Sin dejar de mirar alrededor, por si aparecían atacantes, Duncan balanceó la espada del viejo duque.

—Coged la momia si queréis, pero daos prisa.

Resser se plantó a su lado.

—Hemos de salir de aquí y encontrar naves para contraatacar.

Duncan confiaba en que los demás defensores de Ginaz ya habrían reaccionado contra los atacantes.

Mientras los maestros de mayor edad, ambos hombres robustos, levantaban el ataúd adornado y lo trasladaban hacia la dudosa seguridad del exterior, Duncan y Resser les abrieron paso. Fuera, los platillos negros continuaban lanzando su lluvia indiscriminada de bombas.

Un tóptero con el distintivo de la escuela aterrizó en la plaza, delante del edificio administrativo. Plegó las alas aun antes de que los motores dejaran de zumbar. Media docena de maestros saltaron del aparato, vestidos con monos y pañuelos rojos, con rifles láser colgados del hombro.

—¡Tenemos el cuerpo de Noret! —Gritó con orgullo Bludd, y pidió ayuda por gestos—. Venid enseguida.
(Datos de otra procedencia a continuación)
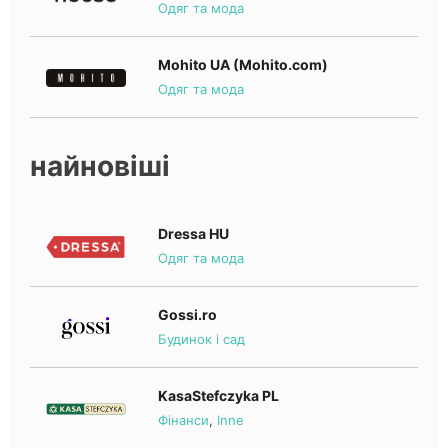
Одяг та мода
Mohito UA (Mohito.com)
Одяг та мода
найновіші
Dressa HU
Одяг та мода
Gossi.ro
Будинок і сад
KasaStefczyka PL
Фінанси
,
Inne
Soldados con el uniforme amarillo de Moritani atravesaron la plaza corriendo. Duncan gritó una advertencia, y los maestros dispararon contra los atacantes. Los soldados respondieron con sus armas. Dos maestros resultaron alcanzados, incluido Jamo Reed. Cuando una bomba lanzada desde el aire estalló, Mord Cour cayó al suelo, herido en los brazos y el torso por fragmentos de piedra que habían salido disparados. Duncan ayudó al instructor a ponerse en pie y lo metió en el tóptero.

Cuando Cour entró, un atacante golpeó a Duncan en las piernas. El joven maestro cayó al suelo, rodó y se puso en pie de un brinco. Antes de que pudiera extender su espada, una mujer grumman con un
gi
amarillo de artes marciales se zambulló bajo su guardia y le atacó con cuchillos como garras fijos a sus dedos. Como no podía utilizar la espada a una distancia tan escasa, cogió a la atacante de su largo pelo y tiró hacia atrás con violencia, hasta que oyó el cuello partirse. La asesina se desplomó inerte.
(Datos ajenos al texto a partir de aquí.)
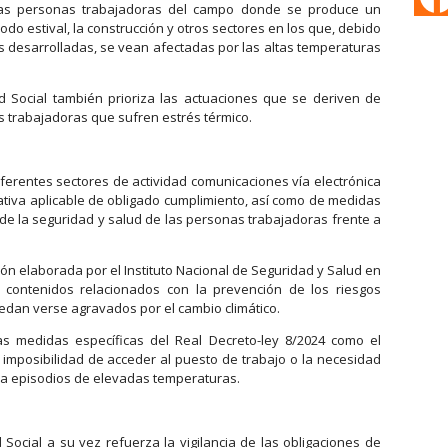
as personas trabajadoras del campo donde se produce un
odo estival, la construcción y otros sectores en los que, debido
es desarrolladas, se vean afectadas por las altas temperaturas
d Social también prioriza las actuaciones que se deriven de
 trabajadoras que sufren estrés térmico.
ferentes sectores de actividad comunicaciones vía electrónica
ativa aplicable de obligado cumplimiento, así como de medidas
 de la seguridad y salud de las personas trabajadoras frente a
n elaborada por el Instituto Nacional de Seguridad y Salud en
y contenidos relacionados con la prevención de los riesgos
edan verse agravados por el cambio climático.
as medidas específicas del Real Decreto-ley 8/2024 como el
 imposibilidad de acceder al puesto de trabajo o la necesidad
s a episodios de elevadas temperaturas.
Social a su vez refuerza la vigilancia de las obligaciones de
Más grumman convergieron sobre el tóptero.

—¡Id! —Gritó Resser—. ¡Llevaos el maldito ataúd!

Duncan y él se enfrentaron a otro enemigo.

Un hombre barbudo cargó con una lanza eléctrica, pero Duncan esquivó el golpe y saltó a un lado. Su mente se aceleró cuando sus ocho años de entrenamiento le proporcionaron la respuesta correcta. La rabia amenazó con dominarle al recordar a los estudiantes asesinados a bordo del barco oscuro. Sus retinas ardían con las vividas imágenes de las bombas, el fuego y los inocentes asesinados.
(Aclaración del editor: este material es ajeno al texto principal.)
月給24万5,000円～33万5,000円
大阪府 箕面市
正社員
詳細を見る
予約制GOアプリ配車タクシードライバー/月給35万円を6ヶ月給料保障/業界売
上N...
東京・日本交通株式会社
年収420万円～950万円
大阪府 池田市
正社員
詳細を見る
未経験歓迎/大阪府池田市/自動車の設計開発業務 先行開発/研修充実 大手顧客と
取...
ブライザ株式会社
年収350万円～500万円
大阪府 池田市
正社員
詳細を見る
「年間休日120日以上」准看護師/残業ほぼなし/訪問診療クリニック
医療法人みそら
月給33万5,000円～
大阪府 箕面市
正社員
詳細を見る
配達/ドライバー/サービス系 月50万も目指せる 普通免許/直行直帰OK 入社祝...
Pero recordó la advertencia de Dinari:
con la ira llega el error
. En un instante se decantó por una reacción fría, casi instintiva. Con la fuerza de su voluntad, Duncan Idaho golpeó con dedos de acero al hombre en el pecho y le destrozó el corazón.

Entonces, un joven cauteloso se apartó de la refriega, delgado y musculoso, con su muñeca derecha enyesada. Trin Kronos. El grumman aferraba una katana de hoja acerada en la mano sana.